▶ _Transcribed page contents_
+ + +
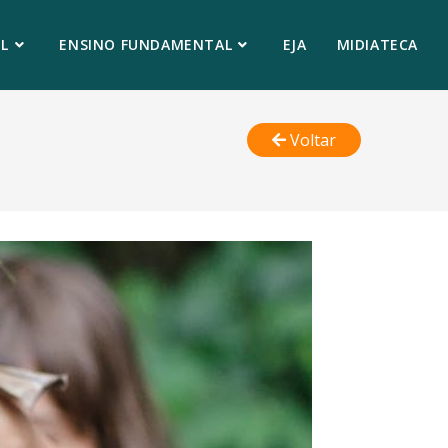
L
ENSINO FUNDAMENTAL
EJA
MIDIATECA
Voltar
+ + +
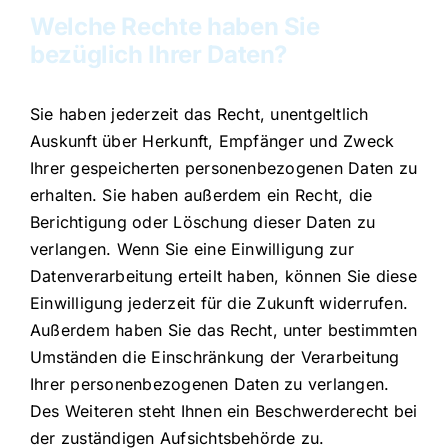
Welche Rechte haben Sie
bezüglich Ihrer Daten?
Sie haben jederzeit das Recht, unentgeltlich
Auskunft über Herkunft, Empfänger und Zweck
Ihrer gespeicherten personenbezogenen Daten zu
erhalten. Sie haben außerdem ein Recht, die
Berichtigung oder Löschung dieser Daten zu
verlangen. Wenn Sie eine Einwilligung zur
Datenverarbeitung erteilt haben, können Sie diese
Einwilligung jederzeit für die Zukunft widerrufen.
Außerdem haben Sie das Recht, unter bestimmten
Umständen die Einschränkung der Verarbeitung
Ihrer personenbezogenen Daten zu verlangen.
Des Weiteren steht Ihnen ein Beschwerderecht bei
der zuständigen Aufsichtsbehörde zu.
+ + +
▶ _INSTRUCTIONS TO FOLLOW_
Could you set down, word for word, only the lines above from the line with "Welche Rechte haben Sie" to the line with "Außerdem haben Sie", including both?

▶ _RESULT BELOW_
Welche Rechte haben Sie
bezüglich Ihrer Daten?
Sie haben jederzeit das Recht, unentgeltlich
Auskunft über Herkunft, Empfänger und Zweck
Ihrer gespeicherten personenbezogenen Daten zu
erhalten. Sie haben außerdem ein Recht, die
Berichtigung oder Löschung dieser Daten zu
verlangen. Wenn Sie eine Einwilligung zur
Datenverarbeitung erteilt haben, können Sie diese
Einwilligung jederzeit für die Zukunft widerrufen.
Außerdem haben Sie das Recht, unter bestimmten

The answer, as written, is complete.